During a deployment in Iraq during the early years of the invasion and occupation, Indiana and Oregon National Guard troops assigned to guard a water treatment facility were exposed to hexavalent chromium, which has caused several deaths to rare forms of cancer.
These men and women are never honored on Memorial Day. Counting them is impossible because of the nature of their deaths and how the war claimed them. They did not fall in battle, but they deserve to have their service and its consequences recognized and honored, even if one considers suicide a dishonorable end. Men like William Thaw helped secure freedom for Europe and the United States, and their devotion in battle should not be tainted by the way they chose to die. Judging them, stripping them of what they did accomplish in their lives by ignoring them, is to deny the emotional anguish and trauma they lived with every day after returning home. For those who know its nature, it is a form of living death.
The consequences of loss, be it on the battlefield or after, has a generational impact on the families who endure these deaths. That point was driven home to me early in my career when I wrote about a fighter ace who died at the end of World War II. His wife was destroyed by his loss and the family was forever scarred by his death. It led to dysfunction and fifty years of pain, alcoholism and mental illness. His brother, who also served, blamed himself for his brother’s death in 1945 and took his own life in 1975. I remember writing the end of that story, sobbing as I recounted how everything in his family broke after the fighter ace’s death. It was never whole again.
When I moved to my little town in Oregon in 1994, I discovered one of our neighbors had lost her husband during WWII. She raised a daughter alone, never remarried and lived a silent, desperately lonely life as a recluse. The death of her loved one caused her to disengage from almost everyone around her.
More recently, I’ve been researching another ace whose loss had a similarly catastrophic effect on his family. Once highly regarded and politically connected, his family slipped into financial insolvency, abuse and chaos as his widow married and remarried five times. Who can ever fill the void of the loss of one’s true love?
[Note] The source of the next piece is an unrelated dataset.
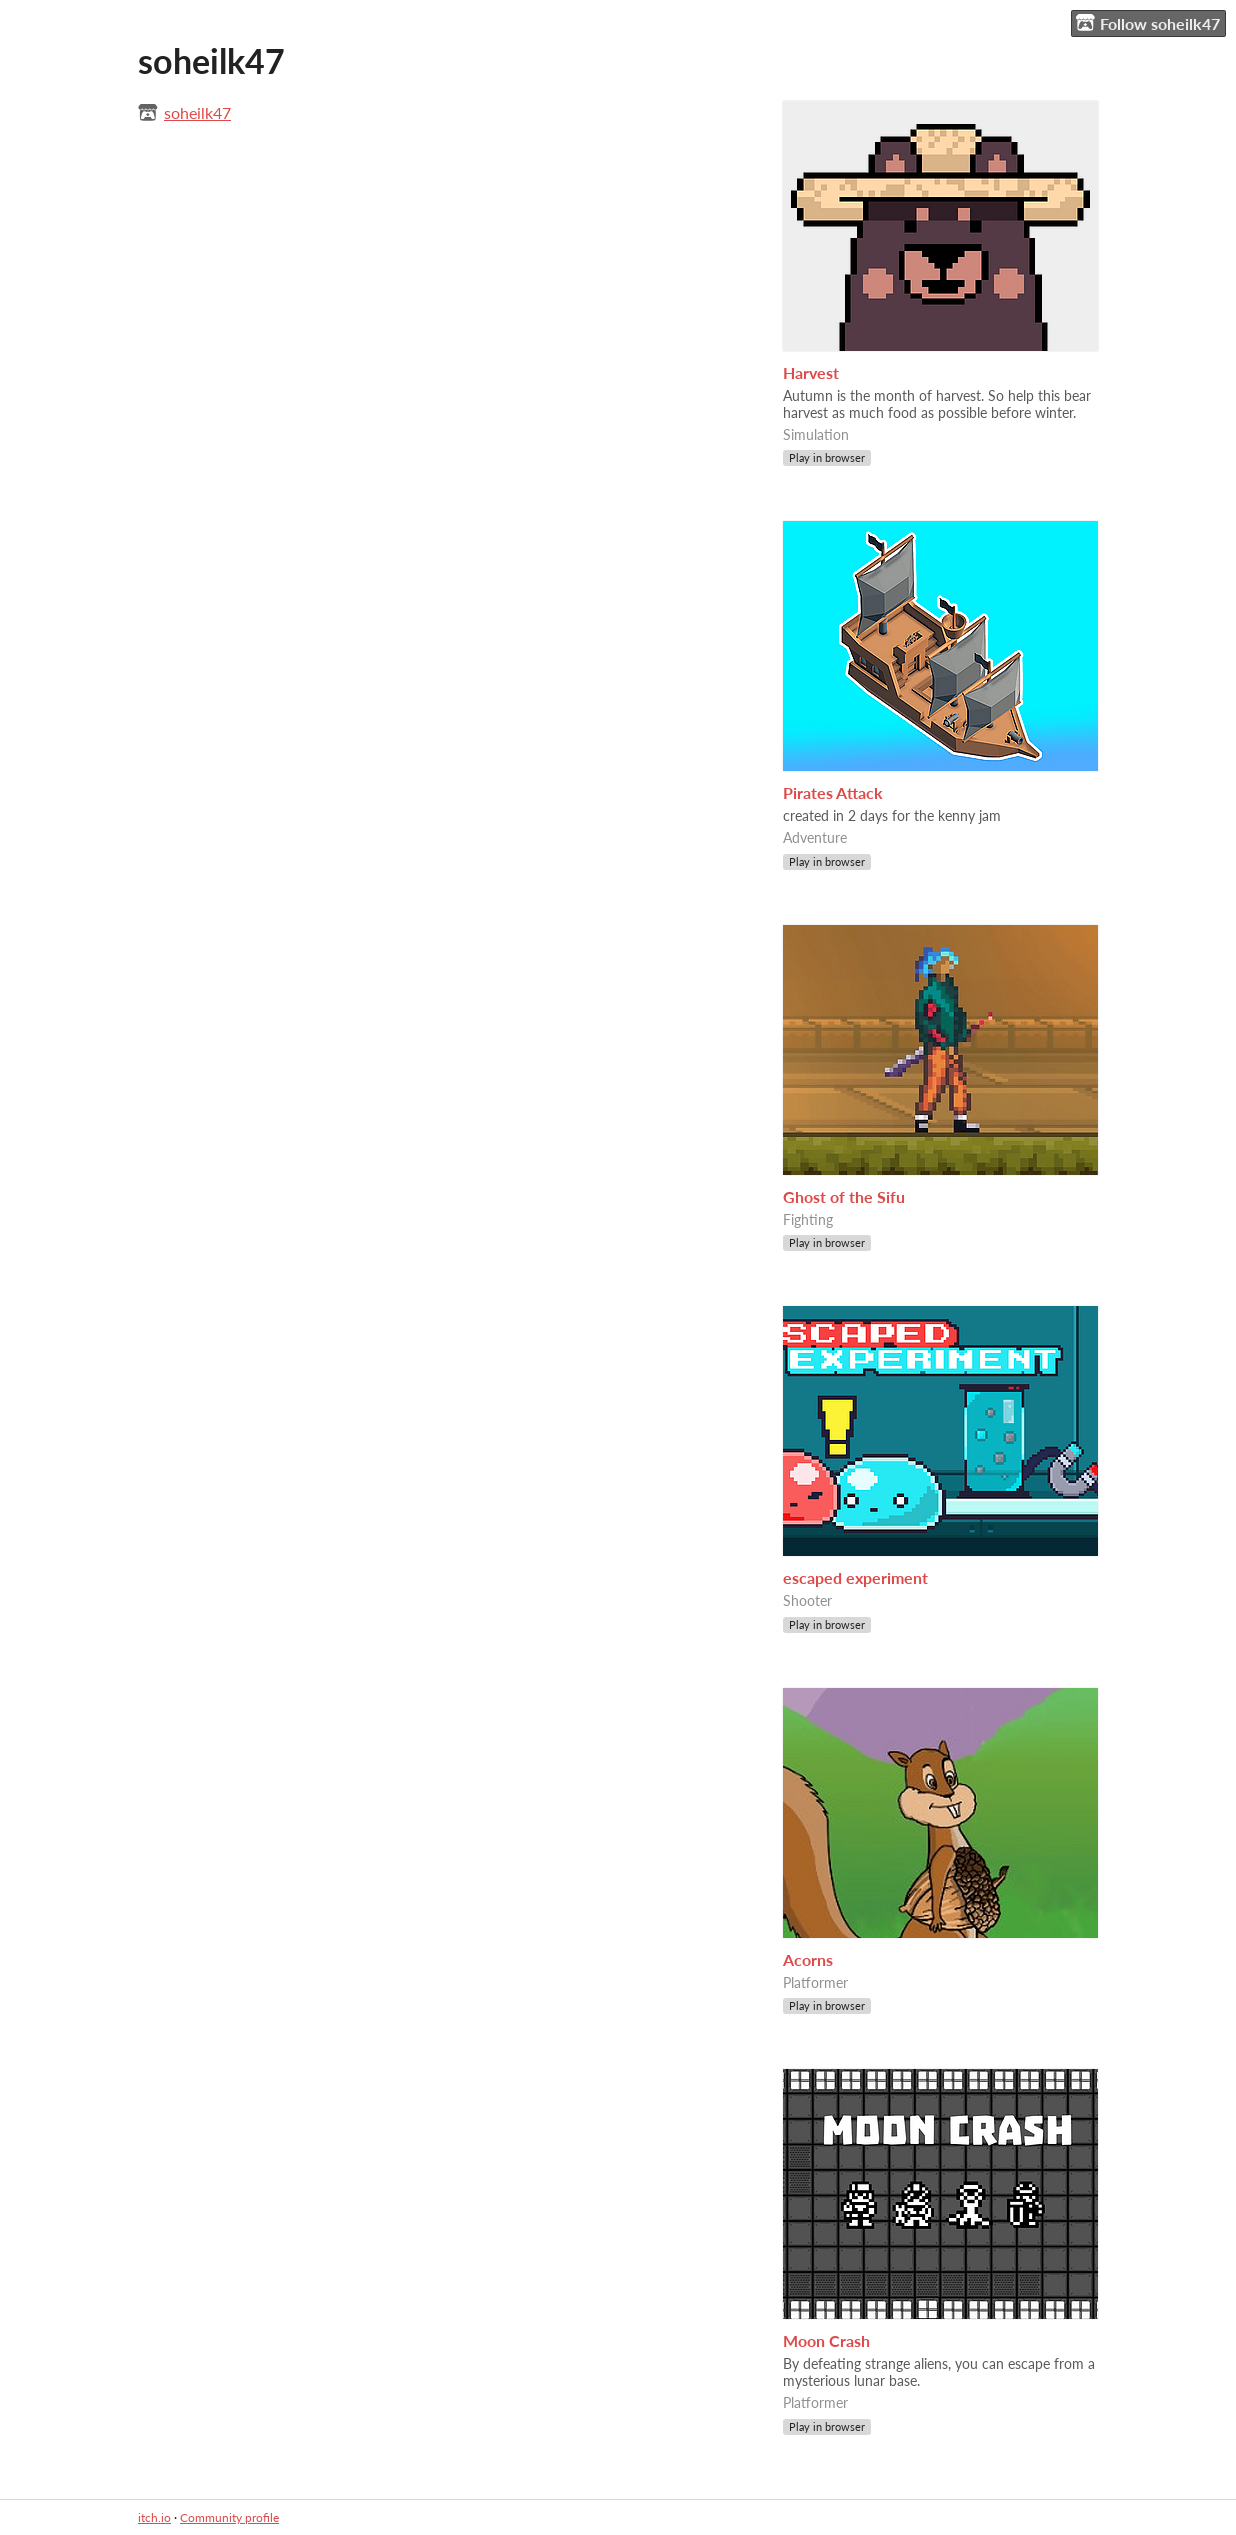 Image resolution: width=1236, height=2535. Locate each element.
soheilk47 (197, 112)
These are all human costs of war; ones that rarely makes the history books as they are difficult to face and discuss. But we need to have a conversation about them, because it is an after-effect of every war this country has fought. Before we send our men and women into battle, our nation’s leaders must recognize the long-term effect it will have on some of the families and communities that send their loved ones off to war. It must be a factor when deciding whether or not the crisis at hand merits the use of force. Once the decision is made to send in the troops, we must have in place a better and more robust structure to support those who return home. In the last sixteen years of war, we have a spotty record at best of doing that, and the toll has been a heavy one as a result.
So this weekend, while we honor those who have fallen in battle, I will take a moment and give thought and prayer to those families who have lived the nightmare of loss and know the shattering moment when the contact team arrives on their doorstep. Their loved one gone, their lives destroyed—rebuilding and finding a new sense of normalcy among such grief is a monumentally difficult task.
This weekend, I’ll remember what I’ve learned these past twenty-seven years of the post-war deaths that wrought such pain to the families I have met. Just don’t tell me their loved ones were not combat casualties. The only difference I see is that it took longer for the war to claim their lives. I hope you will join me in remembering these forgotten combat veterans as well.